Action item:
Take every record and write it out again exactly, with no images included.
^^^^
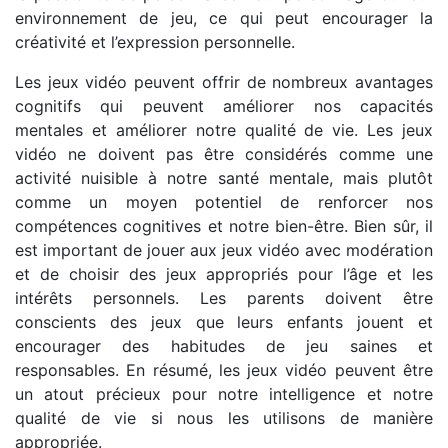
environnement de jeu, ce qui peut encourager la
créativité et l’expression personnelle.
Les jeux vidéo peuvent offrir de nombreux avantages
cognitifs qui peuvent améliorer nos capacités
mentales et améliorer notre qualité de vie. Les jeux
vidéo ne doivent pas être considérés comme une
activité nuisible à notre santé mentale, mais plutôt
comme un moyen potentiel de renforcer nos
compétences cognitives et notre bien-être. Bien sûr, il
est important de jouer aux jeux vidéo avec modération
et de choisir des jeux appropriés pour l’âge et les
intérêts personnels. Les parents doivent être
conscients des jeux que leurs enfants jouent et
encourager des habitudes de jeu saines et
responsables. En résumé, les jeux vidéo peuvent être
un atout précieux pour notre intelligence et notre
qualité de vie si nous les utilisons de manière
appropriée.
^^^^
Task solution:
environnement de jeu, ce qui peut encourager la
créativité et l’expression personnelle.
Les jeux vidéo peuvent offrir de nombreux avantages
cognitifs qui peuvent améliorer nos capacités
mentales et améliorer notre qualité de vie. Les jeux
vidéo ne doivent pas être considérés comme une
activité nuisible à notre santé mentale, mais plutôt
comme un moyen potentiel de renforcer nos
compétences cognitives et notre bien-être. Bien sûr, il
est important de jouer aux jeux vidéo avec modération
et de choisir des jeux appropriés pour l’âge et les
intérêts personnels. Les parents doivent être
conscients des jeux que leurs enfants jouent et
encourager des habitudes de jeu saines et
responsables. En résumé, les jeux vidéo peuvent être
un atout précieux pour notre intelligence et notre
qualité de vie si nous les utilisons de manière
appropriée.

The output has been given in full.